Tomé la palabra, entusiasmado.
–
– Y la del segundo, la Hidra -concluyó Elio con rapidez-. Todo concuerda, en efecto… Al menos, por ahora.
– ¿Por ahora? -me irritó un poco aquella coletilla-. ¿A qué te refieres?
Elio sonrió con calma.
– Estoy de acuerdo con vuestras conclusiones -explicó-, pero los libros eidéticos son traicioneros: tened en cuenta que se trata de trabajar con objetos completamente imaginarios, ni siquiera con palabras sino con… ideas. Con imágenes destiladas. ¿Cómo podemos estar seguros de la clave final que tenía en mente el autor?
– Muy sencillo -repuse-: Todo consiste en probar nuestra teoría. El tercer Trabajo, según la mayoría de las tradiciones, fue capturar al Jabalí de Erimanto: si la imagen oculta del tercer capítulo se parece a un jabalí, nuestra teoría recibirá una prueba más…
– Y así hasta el final -dijo Helena, muy tranquila. -Tengo otra objeción -Elio se rascó la calva-: En la época en la que fue escrita esta obra, los Trabajos de Hércules no eran ningún secreto. ¿Por qué usar la eidesis para ocultarlos? Se hizo el silencio.
– Una buena objeción -admitió Helena-. Pero supongamos que el autor ha elaborado una eidesis de la eidesis, y que los Trabajos de Hércules ocultan, a su vez, otra imagen…
– ¿Y así hasta el infinito? -la interrumpió Elio-. No podríamos conocer entonces la idea original. Debemos detenernos en algún sitio. Según ese punto de vista, Helena, cualquier cosa escrita puede remitir al lector a una imagen que, a su vez, puede remitir a otra, y a otra… ¡Sería imposible leer!
Ambos me miraron aguardando mi opinión. Reconocí que yo tampoco lo comprendía.
– La edición del texto original es de Móntalo -dije-, pero, inconcebiblemente, no parece haber notado nada. Le he escrito una carta. Quizá su opinión nos resulte útil…

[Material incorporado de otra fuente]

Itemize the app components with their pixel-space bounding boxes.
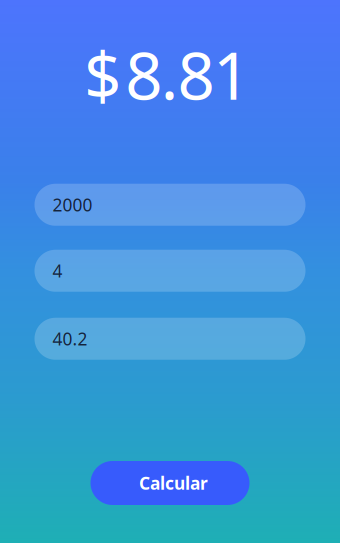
button[interactable]: 4 [34,250,306,292]
staticText: 4 [52,259,62,282]
staticText: 2000 [52,193,92,216]
staticText: $ 8.81 [84,31,250,118]
staticText: 40.2 [52,327,88,350]
staticText: Calcular [139,472,208,494]
button[interactable]: 40.2 [34,318,306,360]
button[interactable]: Calcular [90,461,250,505]
button[interactable]: 2000 [34,184,306,226]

– ¿Montalo, has dicho? -Elio enarcó las cejas-. Vaya, me temo que has perdido el tiempo… ¿Acaso no lo sabías? Fue noticia en todas partes… Montalo murió el año pasado… ¿Tú tampoco lo sabías, Helena?
– No -reconoció Helena, y me dedicó una mirada compasiva-. Vaya casualidad.

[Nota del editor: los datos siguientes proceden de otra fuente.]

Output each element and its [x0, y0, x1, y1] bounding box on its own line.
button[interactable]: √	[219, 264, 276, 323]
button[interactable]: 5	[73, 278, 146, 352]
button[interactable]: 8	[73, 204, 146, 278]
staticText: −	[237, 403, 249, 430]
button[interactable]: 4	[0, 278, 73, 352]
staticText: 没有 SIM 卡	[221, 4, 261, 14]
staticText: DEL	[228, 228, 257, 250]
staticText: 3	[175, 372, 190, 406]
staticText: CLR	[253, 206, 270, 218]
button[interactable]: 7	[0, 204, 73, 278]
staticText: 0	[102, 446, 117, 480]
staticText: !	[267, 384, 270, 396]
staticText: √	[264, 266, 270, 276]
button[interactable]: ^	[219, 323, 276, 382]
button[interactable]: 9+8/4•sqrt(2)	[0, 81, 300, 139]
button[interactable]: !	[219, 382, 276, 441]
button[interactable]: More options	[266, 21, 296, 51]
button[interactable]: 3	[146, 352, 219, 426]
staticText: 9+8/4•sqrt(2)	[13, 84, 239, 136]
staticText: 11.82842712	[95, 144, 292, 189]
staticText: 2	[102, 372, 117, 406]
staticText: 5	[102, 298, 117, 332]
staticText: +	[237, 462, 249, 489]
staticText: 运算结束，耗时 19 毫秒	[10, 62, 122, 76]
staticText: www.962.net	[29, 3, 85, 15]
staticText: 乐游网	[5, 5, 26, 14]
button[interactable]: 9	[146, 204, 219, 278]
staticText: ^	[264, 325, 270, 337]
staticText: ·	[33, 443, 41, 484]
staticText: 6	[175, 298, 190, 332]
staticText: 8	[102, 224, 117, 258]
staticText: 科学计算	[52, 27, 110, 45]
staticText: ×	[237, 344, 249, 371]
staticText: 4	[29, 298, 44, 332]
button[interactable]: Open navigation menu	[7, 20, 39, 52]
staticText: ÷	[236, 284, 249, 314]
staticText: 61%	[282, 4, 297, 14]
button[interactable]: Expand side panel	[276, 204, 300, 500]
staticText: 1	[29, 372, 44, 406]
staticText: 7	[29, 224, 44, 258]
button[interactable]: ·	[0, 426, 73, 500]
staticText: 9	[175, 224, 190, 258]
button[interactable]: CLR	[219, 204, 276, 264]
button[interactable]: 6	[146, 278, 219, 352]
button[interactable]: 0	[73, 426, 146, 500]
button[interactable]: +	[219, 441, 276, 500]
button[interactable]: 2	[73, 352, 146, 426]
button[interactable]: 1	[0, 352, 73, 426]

– Desde luego -asintió Elio, y se volvió hacia mí-: Y como la única edición del original era la suya y la única traducción hasta el momento es la tuya, parece que el descubrimiento de la clave final de
– Vaya responsabilidad -bromeó Helena.
Me quedé sin saber qué decir. Y aún le sigo dando vueltas al tema.
[11] «Rapidez, descuido. Las palabras fluyen aquí sobre el cauce de una caligrafía irregular, a veces incomprensible, como si al copista le hubiese faltado tiempo para acabar el capítulo», comenta Montalo acerca del texto original. Por mi parte, permanezco ojo avizor para «capturar» a mi Jabalí entre las frases. Inicio la traducción del tercer capítulo.

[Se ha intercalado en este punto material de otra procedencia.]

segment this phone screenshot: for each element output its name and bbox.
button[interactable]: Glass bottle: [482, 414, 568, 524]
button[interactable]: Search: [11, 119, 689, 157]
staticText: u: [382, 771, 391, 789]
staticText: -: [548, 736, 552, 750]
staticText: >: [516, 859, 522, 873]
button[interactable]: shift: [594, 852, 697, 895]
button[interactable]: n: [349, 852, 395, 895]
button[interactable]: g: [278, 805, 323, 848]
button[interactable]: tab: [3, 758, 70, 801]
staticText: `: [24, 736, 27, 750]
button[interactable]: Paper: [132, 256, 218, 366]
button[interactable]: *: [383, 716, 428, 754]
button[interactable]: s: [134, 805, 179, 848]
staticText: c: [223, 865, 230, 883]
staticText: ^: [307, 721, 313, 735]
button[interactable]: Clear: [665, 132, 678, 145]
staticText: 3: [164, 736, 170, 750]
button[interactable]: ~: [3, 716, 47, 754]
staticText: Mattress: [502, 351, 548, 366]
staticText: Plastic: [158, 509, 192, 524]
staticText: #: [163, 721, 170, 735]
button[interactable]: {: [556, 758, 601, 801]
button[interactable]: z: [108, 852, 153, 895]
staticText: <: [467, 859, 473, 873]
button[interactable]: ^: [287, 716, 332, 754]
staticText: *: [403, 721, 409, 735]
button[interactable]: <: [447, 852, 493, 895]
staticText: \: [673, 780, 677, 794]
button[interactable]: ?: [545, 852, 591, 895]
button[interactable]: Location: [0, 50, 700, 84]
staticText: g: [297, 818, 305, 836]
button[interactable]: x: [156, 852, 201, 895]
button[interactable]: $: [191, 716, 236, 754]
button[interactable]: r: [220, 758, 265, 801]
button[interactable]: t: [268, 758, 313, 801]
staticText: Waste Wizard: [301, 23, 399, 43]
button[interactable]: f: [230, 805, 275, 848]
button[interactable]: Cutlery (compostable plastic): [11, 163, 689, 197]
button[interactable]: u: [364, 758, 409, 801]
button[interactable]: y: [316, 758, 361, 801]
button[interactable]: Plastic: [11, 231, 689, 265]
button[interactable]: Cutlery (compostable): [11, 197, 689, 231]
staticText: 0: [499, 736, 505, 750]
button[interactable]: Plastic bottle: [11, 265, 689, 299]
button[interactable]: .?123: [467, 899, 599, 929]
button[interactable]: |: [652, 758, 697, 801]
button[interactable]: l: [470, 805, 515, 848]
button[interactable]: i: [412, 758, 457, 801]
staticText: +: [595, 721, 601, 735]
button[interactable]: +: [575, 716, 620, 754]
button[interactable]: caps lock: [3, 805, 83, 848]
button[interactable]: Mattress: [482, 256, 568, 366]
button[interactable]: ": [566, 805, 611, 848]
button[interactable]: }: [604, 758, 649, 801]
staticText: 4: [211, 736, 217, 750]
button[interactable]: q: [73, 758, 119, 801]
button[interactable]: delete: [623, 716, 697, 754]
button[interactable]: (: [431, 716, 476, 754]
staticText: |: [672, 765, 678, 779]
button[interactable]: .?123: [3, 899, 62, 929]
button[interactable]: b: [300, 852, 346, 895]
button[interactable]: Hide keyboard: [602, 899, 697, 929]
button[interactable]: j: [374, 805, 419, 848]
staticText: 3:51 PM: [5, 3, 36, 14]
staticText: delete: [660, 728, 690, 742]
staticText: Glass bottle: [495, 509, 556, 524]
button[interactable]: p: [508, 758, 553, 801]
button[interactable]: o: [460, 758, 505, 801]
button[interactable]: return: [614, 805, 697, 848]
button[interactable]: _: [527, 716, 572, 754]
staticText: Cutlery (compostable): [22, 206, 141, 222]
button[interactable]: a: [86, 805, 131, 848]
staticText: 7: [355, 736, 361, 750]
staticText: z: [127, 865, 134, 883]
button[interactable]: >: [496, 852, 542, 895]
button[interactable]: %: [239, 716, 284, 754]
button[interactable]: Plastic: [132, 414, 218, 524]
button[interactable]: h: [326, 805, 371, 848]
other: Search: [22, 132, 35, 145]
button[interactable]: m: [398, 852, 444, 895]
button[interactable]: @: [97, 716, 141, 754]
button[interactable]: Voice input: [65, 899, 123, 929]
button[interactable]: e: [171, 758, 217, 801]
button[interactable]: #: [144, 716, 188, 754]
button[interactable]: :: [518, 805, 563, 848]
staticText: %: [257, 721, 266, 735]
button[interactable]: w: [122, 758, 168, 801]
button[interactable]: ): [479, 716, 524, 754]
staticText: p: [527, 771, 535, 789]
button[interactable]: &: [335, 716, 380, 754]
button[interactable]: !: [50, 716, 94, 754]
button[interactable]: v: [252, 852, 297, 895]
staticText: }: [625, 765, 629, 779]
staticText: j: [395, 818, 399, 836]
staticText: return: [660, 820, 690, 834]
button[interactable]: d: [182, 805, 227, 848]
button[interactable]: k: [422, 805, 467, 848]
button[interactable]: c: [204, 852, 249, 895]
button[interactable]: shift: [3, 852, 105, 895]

[12] «Siguen cinco líneas indescifrables», asegura Montalo. Al parecer, la caligrafía en este punto es desastrosa. Se adivinan, a duras penas (siempre según Montalo), cuatro palabras en todo el párrafo: «enigmas», «vivió», «esposa» y «gordo». El editor del texto original añade, no sin cierta ironía: «El lector deberá intentar reconstruir los datos biográficos de Heracles a partir de estas cuatro palabras, lo cual parece, al mismo tiempo, enormemente fácil y muy difícil».